Re: [PATCH v2 5/6] 9p: Use a slab for allocating requests

From: Matthew Wilcox
Date: Wed Jul 18 2018 - 07:49:30 EST


On Wed, Jul 18, 2018 at 12:05:54PM +0200, Dominique Martinet wrote:
> +Cc Greg, I could use your opinion on this if you have a moment.
>
> Matthew Wilcox wrote on Wed, Jul 11, 2018:
> > Replace the custom batch allocation with a slab. Use an IDR to store
> > pointers to the active requests instead of an array. We don't try to
> > handle P9_NOTAG specially; the IDR will happily shrink all the way back
> > once the TVERSION call has completed.
>
> Sorry for coming back to this patch now, I just noticed something that's
> actually probably a fairly big hit on performance...
>
> While the slab is just as good as the array for the request itself, this
> makes every single request allocate "fcalls" everytime instead of
> reusing a cached allocation.
> The default msize is 8k and these allocs probably are fairly efficient,
> but some transports like RDMA allow to increase this to up to 1MB... And
> doing this kind of allocation twice for every packet is going to be very
> slow.
> (not that hogging megabytes of memory was a great practice either!)
>
>
> One thing is that the buffers are all going to be the same size for a
> given client (.... except virtio zc buffers, I wonder what I'm missing
> or why that didn't blow up before?)
> Err, that aside I was going to ask if we couldn't find a way to keep a
> pool of these somehow.
> Ideally putting them in another slab so they could be reclaimed if
> necessary, but the size could vary from one client to another, can we
> create a kmem_cache object per client? the KMEM_CACHE macro is not very
> flexible so I don't think that is encouraged... :)
>
>
> It's a shame because I really like that patch, I'll try to find time to
> run some light benchmark with varying msizes eventually but I'm not sure
> when I'll find time for that... Hopefully before the 4.19 merge window!

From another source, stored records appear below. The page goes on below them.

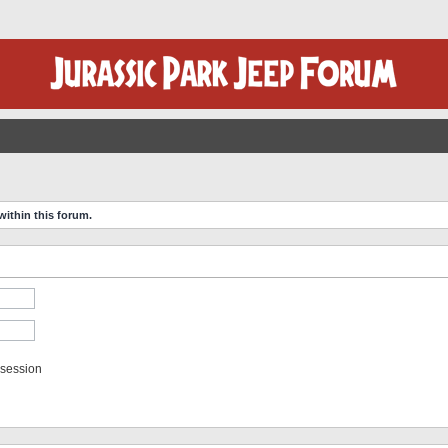
within this forum.
 session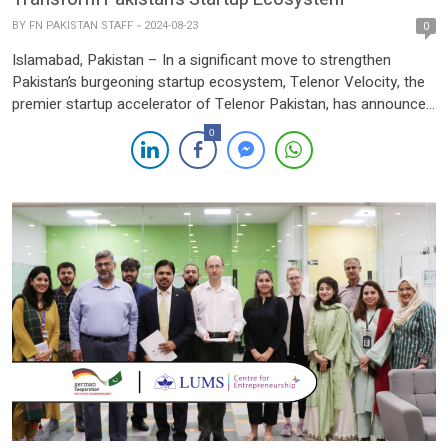
BY
FN PAKISTAN STAFF
2024-08-23
0
Islamabad, Pakistan – In a significant move to strengthen
Pakistan’s burgeoning startup ecosystem, Telenor Velocity, the
premier startup accelerator of Telenor Pakistan, has announced
a strategic partnership with Invest2Innovate (i2i). This
0
collaboration aims to empower startups across Pakistan by
combining Telenor Pakistan’s extensive market reach,
technological infrastructure, and industry expertise with i2i’s
proven track record […]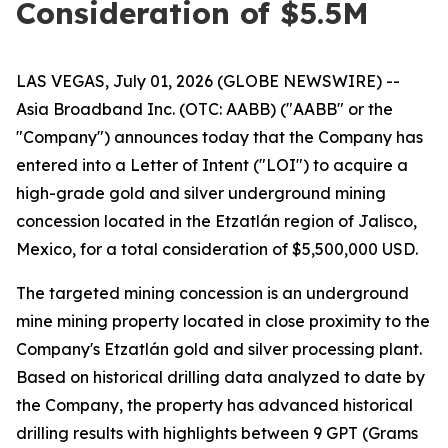
Consideration of $5.5M
LAS VEGAS, July 01, 2026 (GLOBE NEWSWIRE) --
Asia Broadband Inc. (OTC: AABB) ("AABB" or the
"Company") announces today that the Company has
entered into a Letter of Intent ("LOI") to acquire a
high-grade gold and silver underground mining
concession located in the Etzatlán region of Jalisco,
Mexico, for a total consideration of $5,500,000 USD.
The targeted mining concession is an underground
mine mining property located in close proximity to the
Company's Etzatlán gold and silver processing plant.
Based on historical drilling data analyzed to date by
the Company, the property has advanced historical
drilling results with highlights between 9 GPT (Grams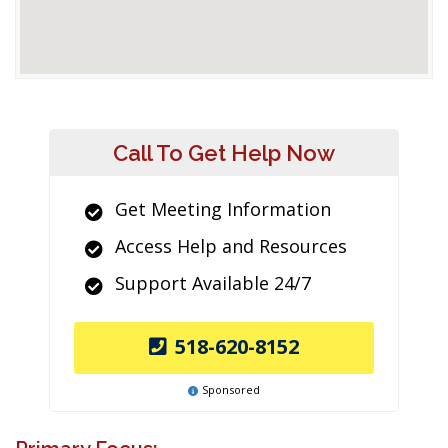
Call To Get Help Now
Get Meeting Information
Access Help and Resources
Support Available 24/7
518-620-8152
Sponsored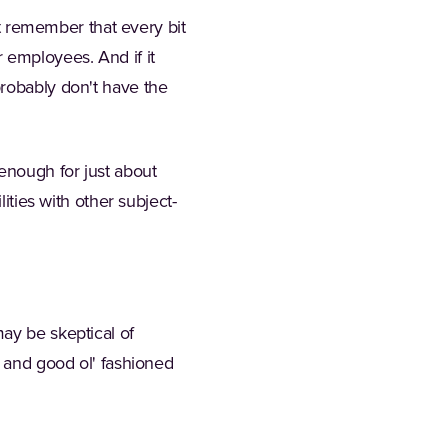
st remember that every bit
 employees. And if it
probably don't have the
 enough for just about
ities with other subject-
ay be skeptical of
, and good ol' fashioned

I must admit to having not looked at the fcall aspect of this. kmalloc
is implemented in terms of slab, so it's not going to be much slower than
using a dedicatd slab (a few instructions to figure out which slab cache
to use).

What would help is splitting the p9_fcall struct from the alloc_size.
kmalloc is pretty effective at allocating power-of-two sized structures,
and 8k + 32 bytes is approximately the worst case scenario. I'd do this
by embedding the p9_fcall into the p9_req_t and only allocating the
msize, like this:

(I only converted client.c to the new embedded fcall way; all the
transports also need massaging)

Regardless of whether any of the other patches go in, this patch is
worth having; it's really wasting slab allocator memory.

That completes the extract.